Primitivism is the pursuit of ways of life running counter to the development of technology, its alienating antecedents, and the ensemble of changes wrought by both.

Technology is here defined as tool use based upon division of labor...that is, tool manufacture and utilization that has become sufficiently complex to require specialization, implying both a separation and eventual stratification among individuals in the community, along with the rise of toil in the form of specialized, repetitive tasks.

The antecedents to technological development have been variously conjectured, but the answer to the question remains open. The best known writings along these lines are those of John Zerzan that question symbolic culture and its manifestation in number, language, religion, and ritual. Poorly understood in the anarchist milieu in which they first appeared, these types of explorations are especially important for their deductive value in developing new insights and evolving solutions.

Perhaps the easiest way to understand primitivism is as a counterweight to the pull of technology. Primitivism as a whole is the positioning of a conscious counter-force to the thrust of technological progress. Given the integrated nature of technological development, primitivism may be the only human-oriented[1] response to technology that goes far enough not to be subsumed by it.

The factors showing the necessity of primitivism are many, and may include

  • an awareness that some societies in history and pre-history compare favorably with our own in many respects. The best known example of this may be the relative leisure of nomadic hunter-gatherer societies in comparison with the omnipresence of work in modern industrial society.

  • a realization of the environmental destruction that appears as a necessary concomitant of technological progress.

  • a concern over the predictions of technological progress made by Kurzweil, Moravec, et al,[2] describing the fast emergence of genetic engineering, nanotechnology, and in particular artificial intelligence systems that could subject biological humans to economic and environmental pressures with which our species may be unable to cope.

In fact, an acknowledgement of the potential value of primitivist theory can result from any deviation, however small, from a technological determinist viewpoint...a deviation that is almost universal in our society, despite its considerable faith in technological progress.

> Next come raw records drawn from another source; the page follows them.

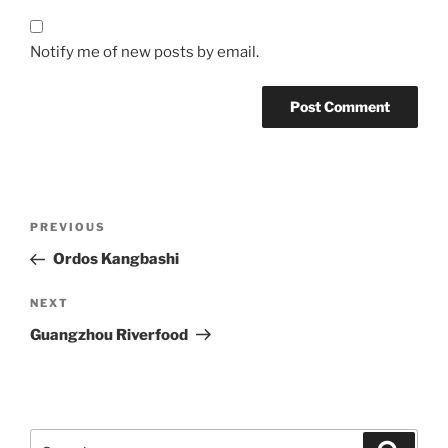
Notify me of new posts by email.
Post
Previous
PREVIOUS
navigation
Post
Ordos Kangbashi
Next
NEXT
Post
Guangzhou Riverfood
Search
Search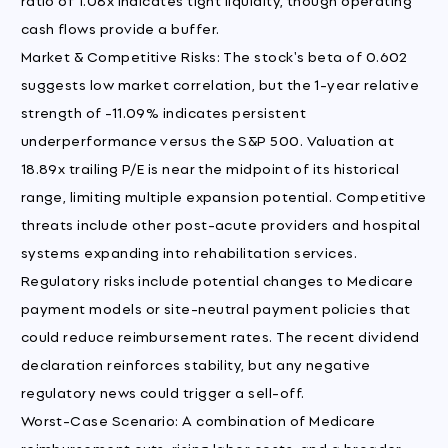
cash flows provide a buffer.
Market & Competitive Risks: The stock's beta of 0.602
suggests low market correlation, but the 1-year relative
strength of -11.09% indicates persistent
underperformance versus the S&P 500. Valuation at
18.89x trailing P/E is near the midpoint of its historical
range, limiting multiple expansion potential. Competitive
threats include other post-acute providers and hospital
systems expanding into rehabilitation services.
Regulatory risks include potential changes to Medicare
payment models or site-neutral payment policies that
could reduce reimbursement rates. The recent dividend
declaration reinforces stability, but any negative
regulatory news could trigger a sell-off.
Worst-Case Scenario: A combination of Medicare
reimbursement cuts, rising labor costs, and a broader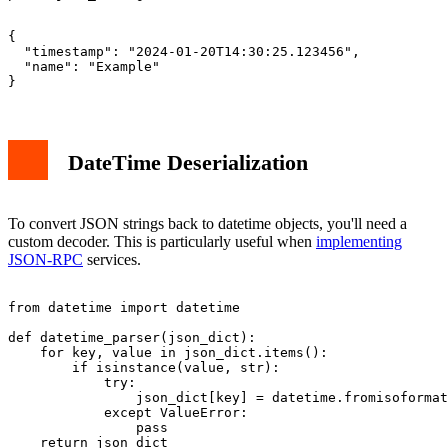
{

  "timestamp": "2024-01-20T14:30:25.123456",

  "name": "Example"

DateTime Deserialization
To convert JSON strings back to datetime objects, you'll need a
custom decoder. This is particularly useful when
implementing
JSON-RPC
services.
from datetime import datetime

def datetime_parser(json_dict):

    for key, value in json_dict.items():

        if isinstance(value, str):

            try:

                json_dict[key] = datetime.fromisoformat
            except ValueError:

                pass

    return json_dict
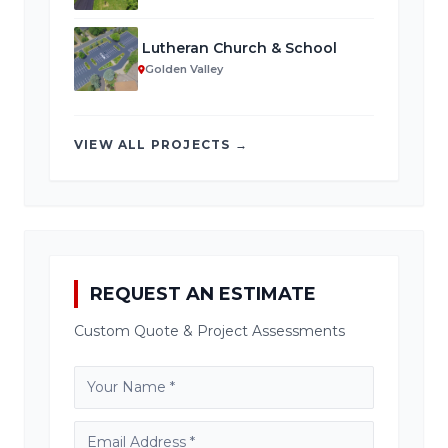
Lutheran Church & School
Golden Valley
VIEW ALL PROJECTS →
REQUEST AN ESTIMATE
Custom Quote & Project Assessments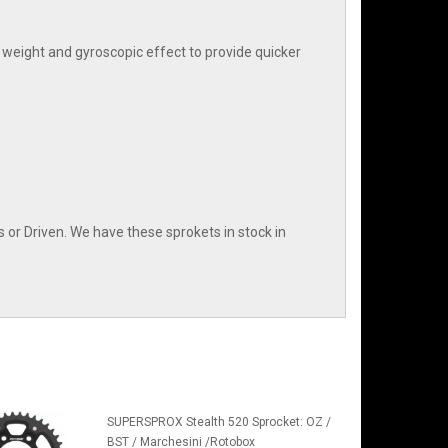
weight and gyroscopic effect to provide quicker
or Driven. We have these sprokets in stock in
SUPERSPROX Stealth 520 Sprocket: OZ /
BST / Marchesini /Rotobox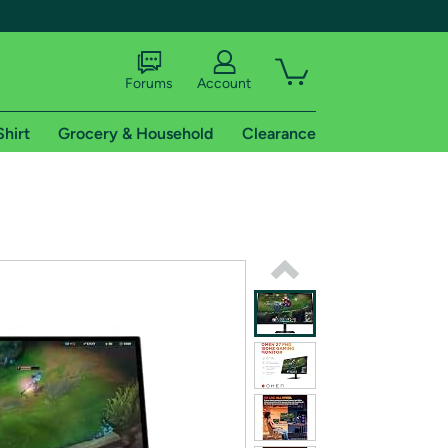
Forums
Account
Shirt
Grocery & Household
Clearance
X
tional shipping addresses.
 trial of Amazon Prime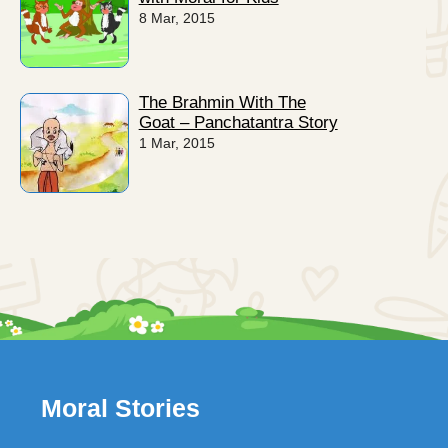
8 Mar, 2015
The Brahmin With The
Goat – Panchatantra Story
1 Mar, 2015
Moral Stories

Primitivism today is an inchoate tendency, particularly considering the enormity of its goal. Within the context of an open society, the success of primitivism would require the apparent superiority of a primitivist approach to a technological one in almost every area that is ultimately germane to human well-being. Anything short of this accomplishment may involve a synthesis of primitivist and technological approaches in our society, but not the ousting of the latter by the former.

In contrast with many understandings of modern primitivism, the central issue presented here is not primarily a political problem, but numerous technical ones.[3] And unlike most musings in political theory, the kind of problem solving and awareness needed to push the primitivist project forward--e.g., insights into improving health--can often serve selfish ends apart from intellectual hobbyism or even their widespread adoption in our society. For the individual, primitivism as an area of exploration has the promise of a much more fulfilling pursuit than the study of most political philosophies. Whether it can realize that promise will be crucial to the question of its success on a social scale.

Does the trajectory of primitivism by itself reveal the most advantageous mode of existence for human beings? That is a question that nobody can answer. Whether our path should be primitivism, technology, or some synthesis between the two, it is time to think clearly about the days ahead. What is important is the development of a range of options for bettering the human condition, and it is in the expansion of those options that we can find our path to the best possible way of life.

[1] Deep ecology and similar extreme environmental viewpoints largely argue for an end to industrial society as a sacrificial gesture arising from an awareness of environmental degradation caused by technology. Few people would find this kind of argument compelling.

[2] Ray Kurzweil is an accomplished inventor and author of The Age of Spiritual Machines. Hans Moravec is one of the world’s leading roboticists, and the author of two books, notably Mind Children, and numerous essays. Both are well worth reading for anyone with an interest in the direction of future technologies. While both of them are technological optimists, Moravec’s projections in particular go well beyond even my own in their austerity... although I don’t question his overall awareness of the enormous pressures that humans will face from Artificial Intelligences.

[3] It is unfortunate that primitivism is viewed largely as a political perspective, when nearly the entirety of its project falls outside the realm of specifically political solutions.